Current guidelines recommend that pregnant women receive a vaccination at weeks 32 through 36 of pregnancy against respiratory syncytial virus (RSV), which usually causes mild, cold-like symptoms in most adults but can be fatal to infants. New research led by Mass General Brigham researchers suggests that vaccination earlier in this period, closer to 32 weeks, may provide the best protection for newborns against RSV. The findings were published in the American Journal of Obstetrics & Gynecology.

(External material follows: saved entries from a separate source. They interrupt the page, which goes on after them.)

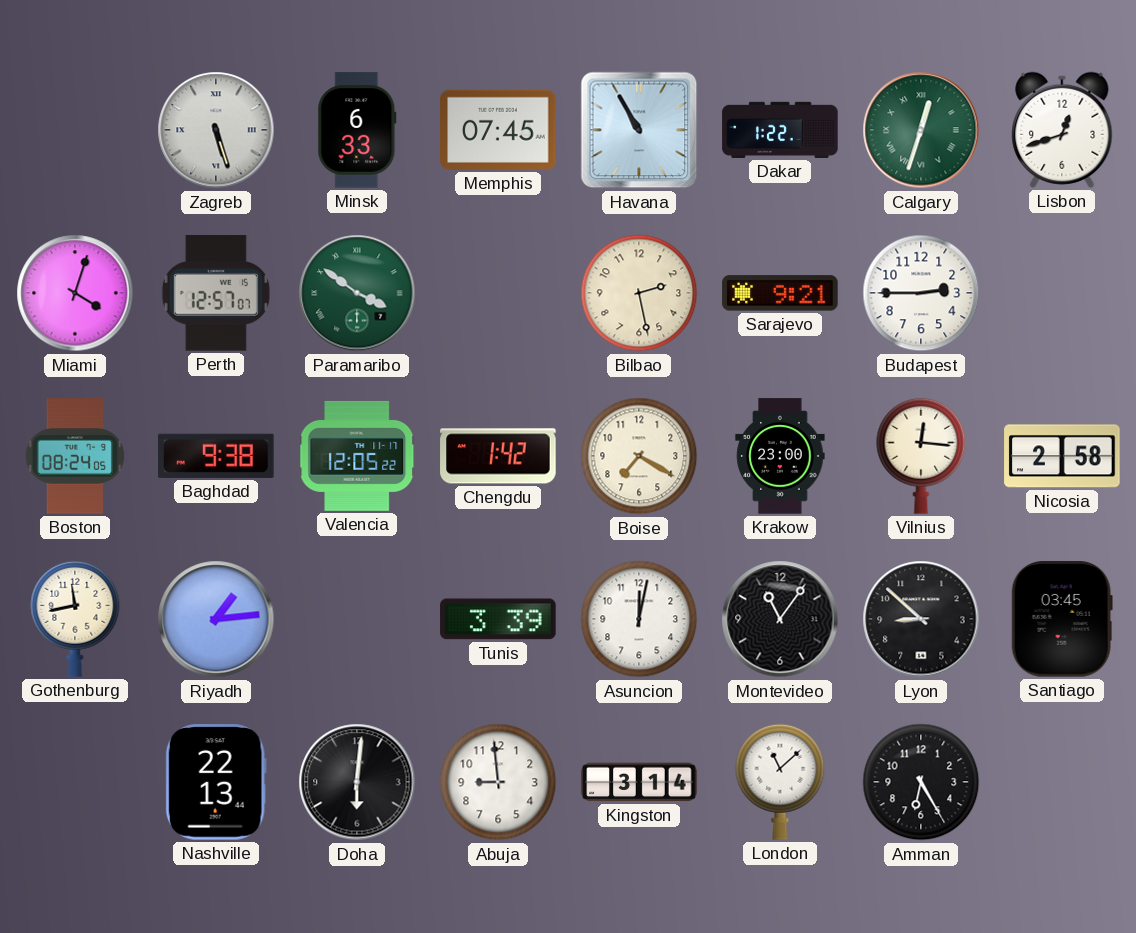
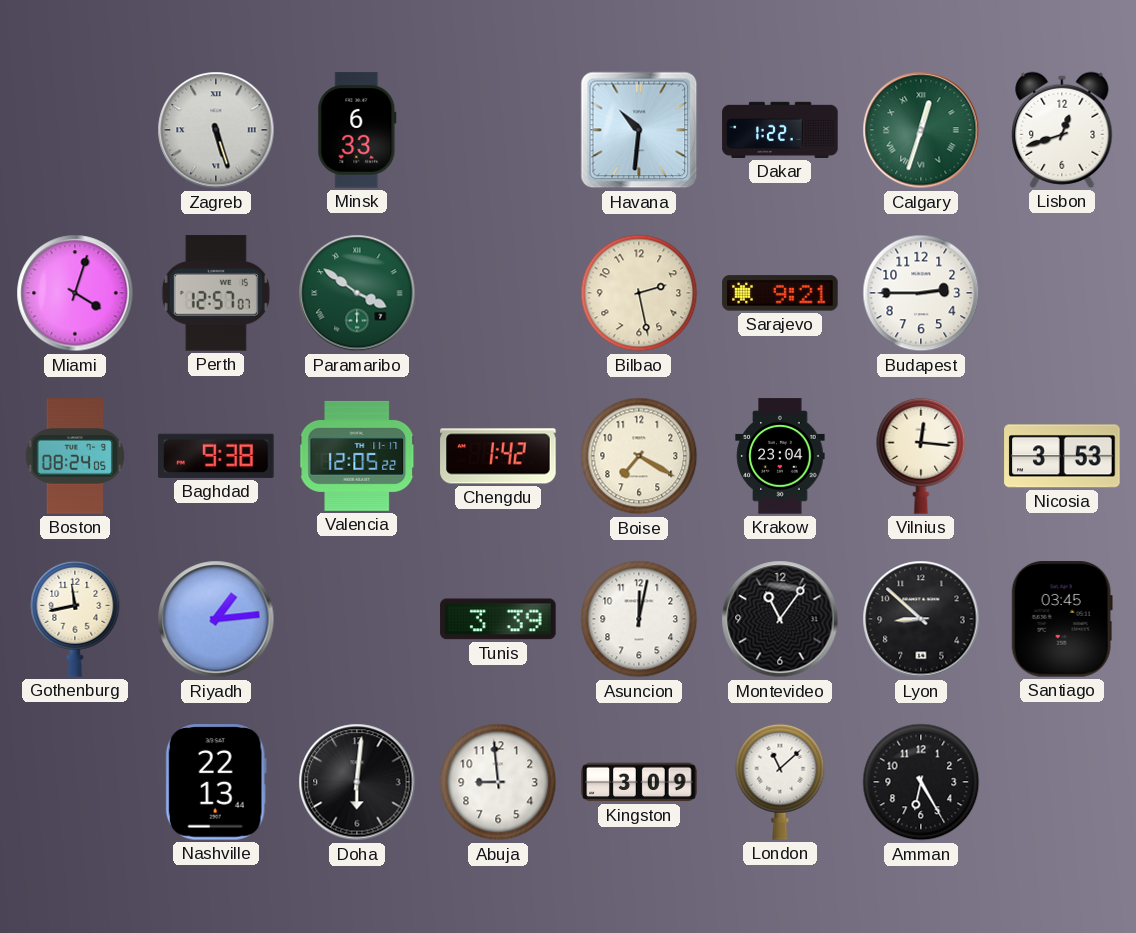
Memphis: 07:45 -> none
Havana: 10:55 -> 10:31
Krakow: 23:00 -> 23:04
Nicosia: 2:58 -> 3:53
Kingston: 3:14 -> 3:09
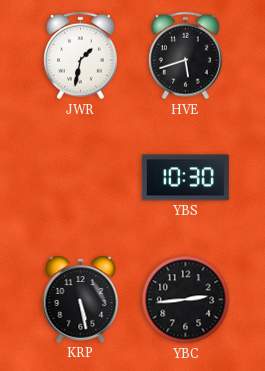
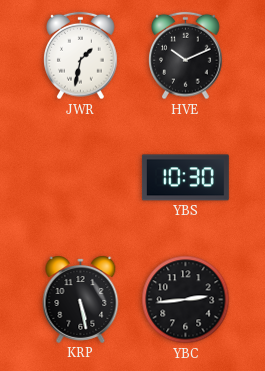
HVE: 5:42 -> 10:11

RSV Vaccination of the Mother at Least Five Weeks Before Delivery Leads to More Efficient Transfer of Maternal Antibodies to the Baby
“RSV vaccination during pregnancy is an important way for mothers to protect their newborns and infants from RSV, the leading cause of infant hospitalization in the United States,” said lead author Andrea Edlow, MD MSc, a maternal-fetal medicine specialist in the Department of Obstetrics and Gynecology at Massachusetts General Hospital, a founding member of the Mass General Brigham Health System. “However, it was not clear whether it was equivalent to vaccinate at any time within the approved window, or whether specific weeks were most optimal. Because the RSV vaccine was ultimately approved for administration in a narrower gestational window than was originally studied in the large clinical trial, more information was needed about how maternal antibodies spread across the placenta week by week across the approved window.”
Edlow and her team had previously studied prenatal administration of the COVID-19 mRNA vaccines and found that the timing of maternal vaccination was associated with altered maternal responses and transplacental antibody transfer to the fetus. To assess whether the timing of maternal vaccination also plays an important role in RSV vaccination, the researchers measured RSV antibodies in the umbilical cord at the time of delivery in 124 women who had received the RSV vaccine at 32 to 36 weeks’ gestation and in the blood of 29 two-month-old infants born to these mothers. All study participants were cared for at Massachusetts General Hospital or Mount Sinai Health System in New York City. RSV antibody levels can predict protection against RSV infection in infants who are too young to receive their own vaccines. The researchers found that RSV vaccination of the mother at least five weeks before delivery resulted in more efficient transfer of maternal antibodies across the placenta to the newborn compared to vaccination of the mother two to three or three to four weeks before delivery.
Further Research Needed
In an additional analysis, RSV antibody levels in maternal blood and umbilical cord blood after RSV vaccination were compared with RSV antibody levels in 20 unvaccinated mothers. RSV vaccination of the mother led to significantly higher and longer-lasting RSV antibody levels in both mother and child. “This work provides much-needed data that can guide physicians when advising patients on the timing of RSV vaccination during pregnancy,” said Edlow. According to the researchers, the results suggest that earlier vaccination within the approved time frame allows for the most efficient placental antibody transfer to the newborn. They could also have implications for when the RSV monoclonal antibody nirsevimab should be administered to newborns. Similar studies should be conducted for other vaccines administered during pregnancy.
The researchers noted that further studies are needed to determine the minimum amount of antibody transfer and/or antibodies in the infant’s blood required to adequately protect infants against RSV. It will also be important to understand the potential additional protection provided to infants by breast milk from RSV-vaccinated mothers. This study was designed to measure antibody transfer, but larger studies in infants aged 2 to 6 months will be needed to determine the extent to which this leads to improved protection.